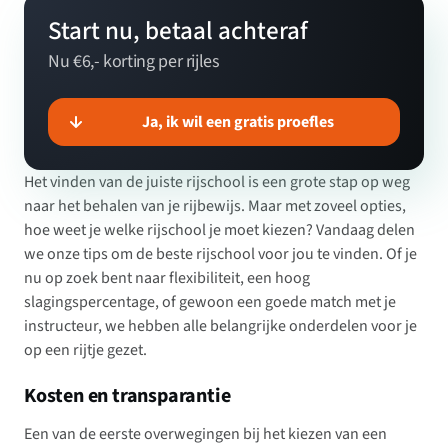
Start nu, betaal achteraf
Nu €6,- korting per rijles
Ja, ik wil een gratis proefles
Het vinden van de juiste rijschool is een grote stap op weg
naar het behalen van je rijbewijs. Maar met zoveel opties,
hoe weet je welke rijschool je moet kiezen? Vandaag delen
we onze tips om de beste rijschool voor jou te vinden. Of je
nu op zoek bent naar flexibiliteit, een hoog
slagingspercentage, of gewoon een goede match met je
instructeur, we hebben alle belangrijke onderdelen voor je
op een rijtje gezet.
Kosten en transparantie
Een van de eerste overwegingen bij het kiezen van een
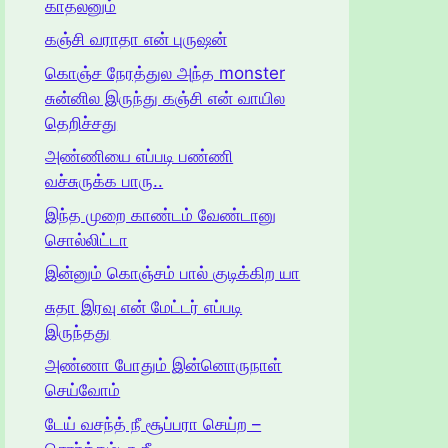
காதலனும்
கஞ்சி வராதா என் புருஷன்
கொஞ்ச நேரத்துல அந்த monster
சுன்னில இருந்து கஞ்சி என் வாயில
தெறிச்சது
அண்ணியை எப்படி பண்ணி
வச்சுருக்க பாரு..
இந்த முறை காண்டம் வேண்டானு
சொல்லிட்டா
இன்னும் கொஞ்சம் பால் குடிக்கிற யா
சுதா இரவு என் மேட்டர் எப்படி
இருந்தது
அண்ணா போதும் இன்னொருநாள்
செய்வோம்
டேய் வசந்த் நீ சூப்பரா செய்ற –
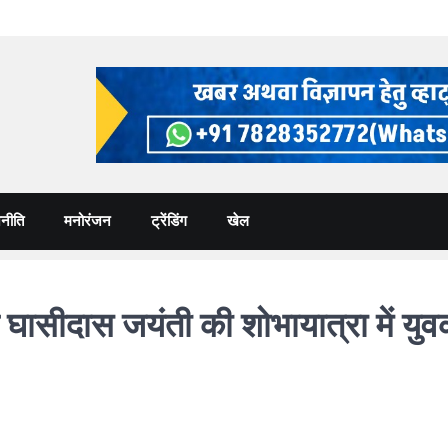
नीति
मनोरंजन
ट्रेंडिंग
खेल
घासीदास जयंती की शोभायात्रा में युवक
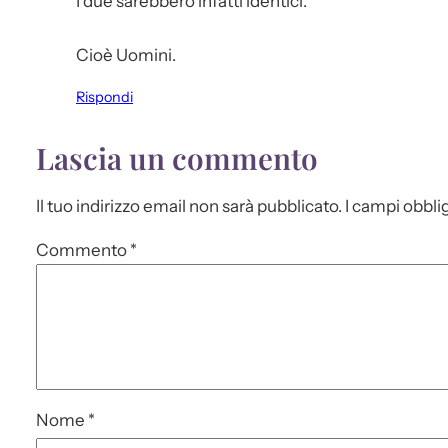
I due sarebbero infatti identici.
Cioè Uomini.
Rispondi
Lascia un commento
Il tuo indirizzo email non sarà pubblicato.
I campi obbli
Commento
*
Nome
*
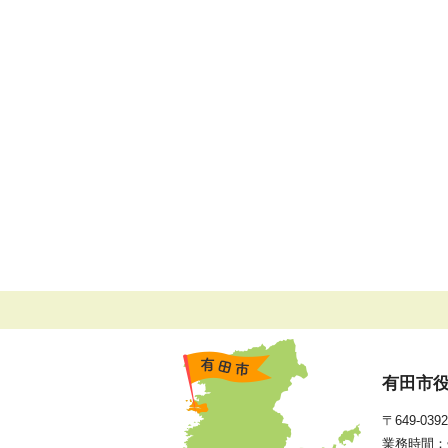
有田市
〒649-0
業務時間：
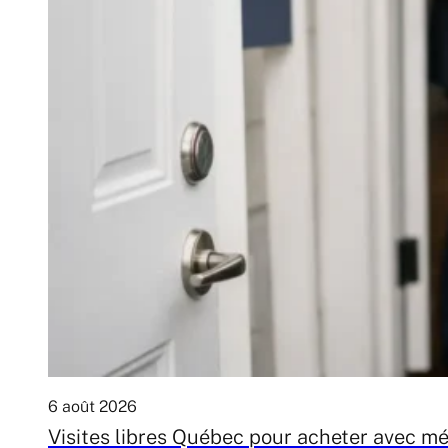
6 août 2026
Visites libres Québec pour acheter avec m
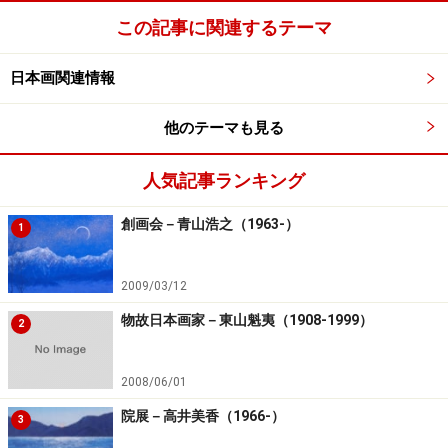
この記事に関連するテーマ
日本画関連情報
他のテーマも見る
人気記事ランキング
創画会－青山浩之（1963-）
1
2009/03/12
物故日本画家－東山魁夷（1908-1999）
2
2008/06/01
院展－高井美香（1966-）
3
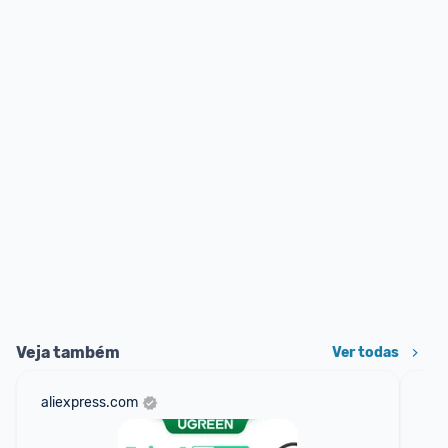
Veja também
Ver todas
aliexpress.com
am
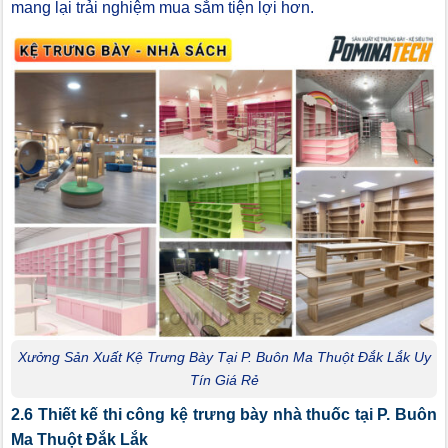
mang lại trải nghiệm mua sắm tiện lợi hơn.
Xưởng Sản Xuất Kệ Trưng Bày Tại P. Buôn Ma Thuột Đắk Lắk Uy
Tín Giá Rẻ
2.6 Thiết kế thi công kệ trưng bày nhà thuốc tại P. Buôn
Ma Thuột Đắk Lắk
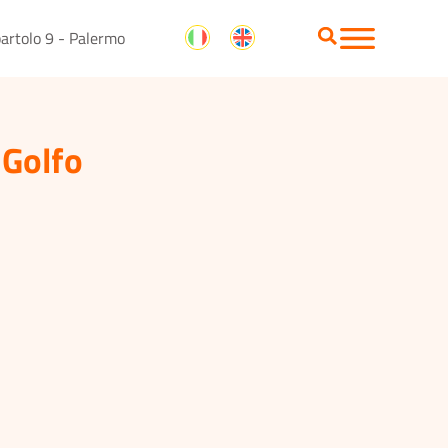
artolo 9 - Palermo
 Golfo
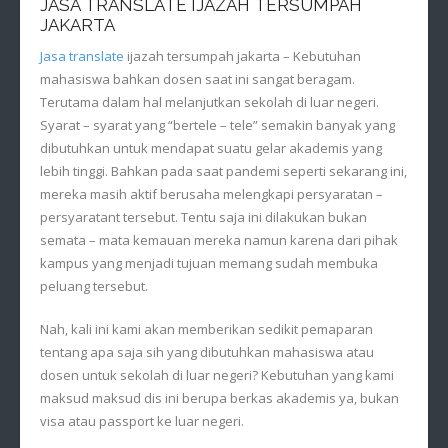
JASA TRANSLATE IJAZAH TERSUMPAH
JAKARTA
Jasa translate
ijazah tersumpah jakarta – Kebutuhan
mahasiswa bahkan dosen saat ini sangat beragam.
Terutama dalam hal melanjutkan sekolah di luar negeri.
Syarat – syarat yang “bertele – tele” semakin banyak yang
dibutuhkan untuk mendapat suatu gelar akademis yang
lebih tinggi. Bahkan pada saat pandemi seperti sekarang ini,
mereka masih aktif berusaha melengkapi persyaratan –
persyaratant tersebut. Tentu saja ini dilakukan bukan
semata – mata kemauan mereka namun karena dari pihak
kampus yang menjadi tujuan memang sudah membuka
peluang tersebut.
Nah, kali ini kami akan memberikan sedikit pemaparan
tentang apa saja sih yang dibutuhkan mahasiswa atau
dosen untuk sekolah di luar negeri? Kebutuhan yang kami
maksud maksud dis ini berupa berkas akademis ya, bukan
visa atau passport ke luar negeri.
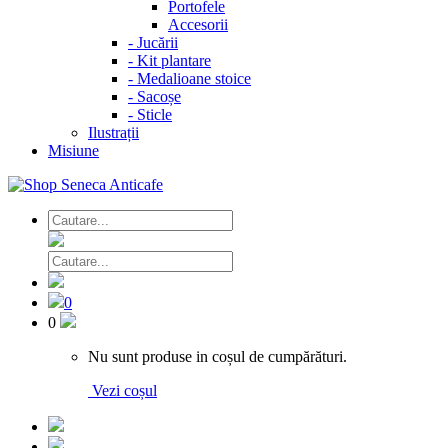
Portofele
Accesorii
-
Jucării
-
Kit plantare
-
Medalioane stoice
-
Sacoșe
-
Sticle
Ilustrații
Misiune
0
0
Nu sunt produse in coșul de cumpărături.
Vezi coșul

•••••

**Exercise aim**
If a line in the entries holds the string "mereka", copy it.

**Answer to the exercise**
mereka masih aktif berusaha melengkapi persyaratan –
semata – mata kemauan mereka namun karena dari pihak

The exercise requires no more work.